Die Hand des Nak hatte die vorherigen Schläge locker überstanden. Keiner von ihnen hatte die zischende Barriere durchbrochen, aber Raymonds letzter Schlag schleuderte sie auf den Boden, wo sie zwischen den Trümmern zerschellte. Sogar ihr Schild flackerte und ließ einen großen Teil ihres Fleisches ungeschützt.
Raymond zog sich zurück und sein Lächeln wurde noch breiter, als Khan neben der Hand auftauchte.
Synthetisches Mana erschien sogar in der Umgebung, bevor es zur Quelle des Zaubers zurückkehrte. Maban hatte eine seiner Illusionen erschaffen, um Khan zu helfen, seinen Gegner zu erreichen.
Khans Beine gaben nach. Er war gerannt, um dorthin zu gelangen, aber das war in seinem Zustand zu viel gewesen. Dennoch hatte er den fremden Körperteil erreicht und zögerte nicht, seine Hände darauf zu werfen, als seine Knie den Boden berührten.
Die zischende Barriere versuchte, sich in Richtung Khans Handflächen auszudehnen, aber er ließ sein Mana los, bevor es zum Aufprall kommen konnte.

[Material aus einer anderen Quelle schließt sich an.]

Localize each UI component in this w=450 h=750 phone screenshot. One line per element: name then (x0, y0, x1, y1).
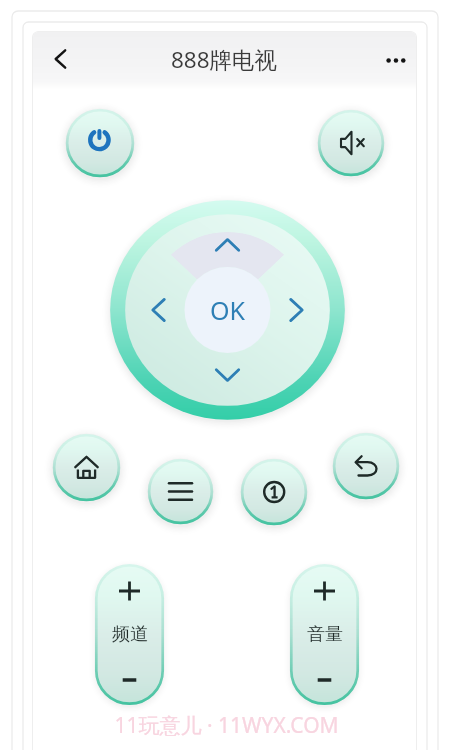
staticText: 11玩意儿 · 11WYX.COM (114, 711, 339, 740)
button[interactable]: 音量 (280, 554, 369, 715)
button[interactable]: More options (376, 41, 416, 81)
button[interactable]: OK (185, 267, 271, 353)
button[interactable]: Home (43, 424, 130, 511)
button[interactable]: Channel one (231, 449, 317, 535)
button[interactable]: Back (323, 423, 409, 509)
button[interactable]: Back (39, 41, 79, 81)
button[interactable]: Mute (308, 100, 394, 186)
button[interactable]: 频道 (85, 554, 174, 715)
staticText: OK (210, 293, 246, 327)
staticText: 音量 (307, 623, 343, 646)
button[interactable]: Power (56, 99, 144, 187)
staticText: 频道 (112, 623, 148, 646)
button[interactable]: Menu (138, 449, 223, 534)
staticText: 888牌电视 (171, 44, 278, 75)
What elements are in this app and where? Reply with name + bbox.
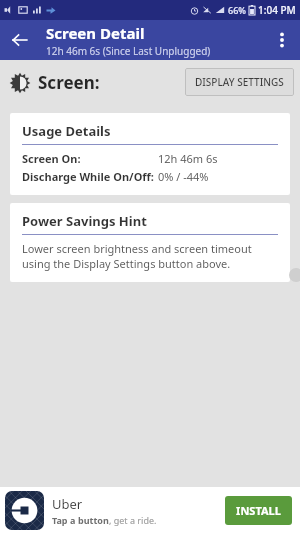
staticText: , get a ride. (109, 514, 157, 526)
staticText: Screen: (38, 71, 100, 94)
staticText: INSTALL (236, 503, 281, 518)
staticText: 66% (228, 4, 246, 16)
staticText: 12h 46m 6s (Since Last Unplugged) (46, 44, 211, 58)
staticText: Discharge While On/Off: (22, 169, 154, 184)
button[interactable]: INSTALL (225, 496, 292, 525)
staticText: Screen Detail (46, 23, 145, 43)
button[interactable]: DISPLAY SETTINGS (185, 68, 294, 96)
staticText: 0% / -44% (158, 169, 209, 184)
staticText: Usage Details (22, 122, 111, 140)
button[interactable]: Back (0, 20, 40, 60)
staticText: Tap a (52, 514, 78, 526)
staticText: 1:04 PM (258, 3, 296, 17)
staticText: button (78, 514, 109, 526)
staticText: Screen On: (22, 151, 81, 166)
button[interactable]: More options (264, 22, 300, 58)
staticText: Uber (52, 495, 83, 513)
staticText: Power Savings Hint (22, 212, 147, 230)
staticText: Lower screen brightness and screen timeo… (22, 241, 278, 271)
staticText: DISPLAY SETTINGS (195, 75, 284, 89)
button[interactable]: Uber (0, 487, 300, 534)
staticText: 12h 46m 6s (158, 151, 218, 166)
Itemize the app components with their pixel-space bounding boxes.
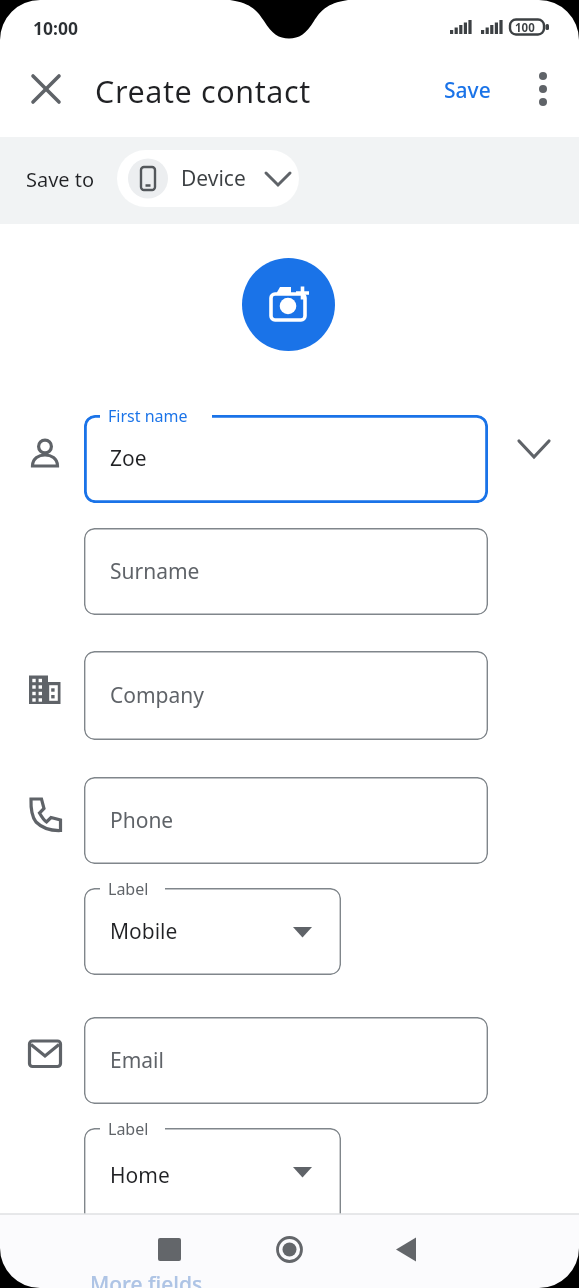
staticText: Create contact (95, 70, 311, 112)
staticText: Label (108, 878, 149, 900)
staticText: Company (110, 681, 204, 710)
button[interactable] (147, 1227, 192, 1272)
button[interactable]: Save (444, 76, 491, 105)
button[interactable] (26, 69, 66, 109)
button[interactable] (523, 69, 563, 109)
staticText: Mobile (110, 917, 178, 946)
staticText: 10:00 (33, 16, 78, 40)
staticText: Home (110, 1161, 170, 1190)
button[interactable] (242, 258, 335, 351)
staticText: Zoe (110, 444, 147, 473)
button[interactable]: Device (117, 150, 299, 207)
button[interactable]: More fields (90, 1270, 203, 1288)
button[interactable]: Company (84, 651, 488, 740)
staticText: Label (108, 1118, 149, 1140)
button[interactable] (267, 1227, 312, 1272)
button[interactable] (385, 1227, 430, 1272)
staticText: 100 (515, 20, 535, 36)
button[interactable]: Mobile (84, 888, 341, 975)
staticText: Surname (110, 557, 200, 586)
staticText: Save to (26, 166, 95, 193)
button[interactable]: Home (84, 1128, 341, 1224)
staticText: First name (108, 405, 188, 427)
button[interactable]: Email (84, 1017, 488, 1104)
staticText: Device (181, 164, 246, 193)
staticText: Phone (110, 806, 174, 835)
button[interactable]: Zoe (84, 415, 488, 503)
staticText: Email (110, 1046, 164, 1075)
button[interactable]: Surname (84, 528, 488, 615)
button[interactable]: Phone (84, 777, 488, 864)
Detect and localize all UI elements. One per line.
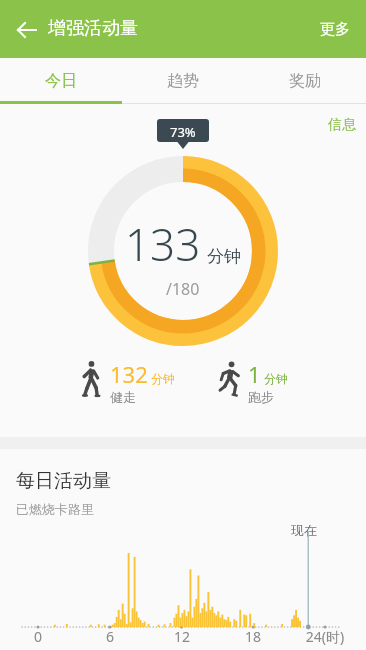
button[interactable]: 趋势 (122, 58, 244, 104)
staticText: 每日活动量 (16, 469, 111, 493)
staticText: 跑步 (248, 389, 274, 405)
staticText: 分钟 (151, 371, 175, 386)
staticText: 现在 (291, 522, 317, 538)
staticText: 分钟 (207, 246, 241, 267)
staticText: 132 (110, 359, 148, 389)
staticText: 0 (30, 627, 46, 646)
staticText: 增强活动量 (48, 17, 138, 40)
button[interactable]: 信息 (322, 112, 362, 138)
staticText: /180 (166, 278, 200, 300)
staticText: 奖励 (289, 71, 321, 91)
staticText: 已燃烧卡路里 (16, 501, 94, 517)
staticText: 更多 (320, 20, 350, 39)
button[interactable]: 更多 (312, 12, 358, 47)
staticText: 73% (170, 123, 196, 141)
staticText: 1 (248, 359, 261, 389)
staticText: 今日 (45, 71, 77, 91)
staticText: 分钟 (264, 371, 288, 386)
staticText: 趋势 (167, 71, 199, 91)
button[interactable]: 奖励 (244, 58, 366, 104)
staticText: 健走 (110, 389, 136, 405)
staticText: 24(时) (285, 627, 365, 646)
button[interactable]: Back (10, 13, 44, 47)
staticText: 6 (102, 627, 118, 646)
staticText: 12 (167, 627, 197, 646)
staticText: 133 (125, 214, 201, 274)
staticText: 信息 (328, 116, 356, 134)
staticText: 18 (238, 627, 268, 646)
button[interactable]: 今日 (0, 58, 122, 104)
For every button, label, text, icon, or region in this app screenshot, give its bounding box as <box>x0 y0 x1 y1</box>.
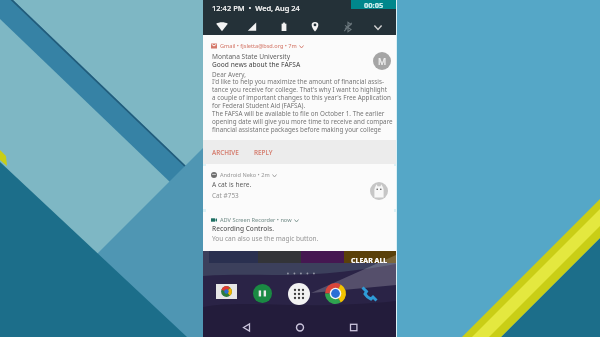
button[interactable]: Chrome <box>325 283 346 304</box>
button[interactable]: Messages <box>253 284 272 303</box>
staticText: 12:42 PM • Wed, Aug 24 <box>212 3 300 13</box>
staticText: REPLY <box>254 148 273 157</box>
button[interactable]: Camera <box>216 284 237 299</box>
button[interactable]: REPLY <box>249 141 283 164</box>
staticText: Good news about the FAFSA <box>212 60 301 69</box>
button[interactable]: ARCHIVE <box>203 141 249 164</box>
staticText: You can also use the magic button. <box>212 234 319 243</box>
staticText: M <box>378 55 387 67</box>
staticText: ARCHIVE <box>212 148 239 157</box>
button[interactable]: Phone <box>359 284 378 303</box>
staticText: Gmail • fjsletta@bsd.org • 7m <box>220 42 297 50</box>
staticText: ADV Screen Recorder • now <box>220 216 292 224</box>
staticText: A cat is here. <box>212 180 252 189</box>
staticText: Cat #753 <box>212 191 239 200</box>
button[interactable]: All apps <box>288 283 310 305</box>
staticText: 00:05 <box>364 0 384 9</box>
staticText: Dear Avery, I'd like to help you maximiz… <box>212 70 393 134</box>
staticText: Android Neko • 2m <box>220 171 270 179</box>
button[interactable]: CLEAR ALL <box>350 255 389 267</box>
staticText: CLEAR ALL <box>351 256 388 266</box>
staticText: Recording Controls. <box>212 224 275 233</box>
staticText: Montana State University <box>212 52 291 61</box>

Seine Energie stellte eine Verbindung zwischen ihm und diesem Körperteil her, und eine Reihe fremder Triebe drangen in seinen Geist ein.
Khan spürte, dass er kurz davor war, die Kontrolle über seine Energie zu verlieren, aber er behielt genug geistige Klarheit, um sich seinen Emotionen hinzugeben. Er ließ alles los und schickte noch mehr Mana in die Hand des Nak.
Normalerweise hätte dieser Vorgang den Wolkenzauber hervorgebracht, aber er löste eine neue Reaktion in der Hand aus. Die fremden Impulse fanden plötzlich ihre Heimat und gehörten nicht mehr zu zwei verschiedenen Wesen.
Khan hatte Mühe, den Überblick zu behalten. Schließlich wurde seine Sicht schwarz und vertraute Szenen tauchten auf. Der Albtraum zeigte sich erneut.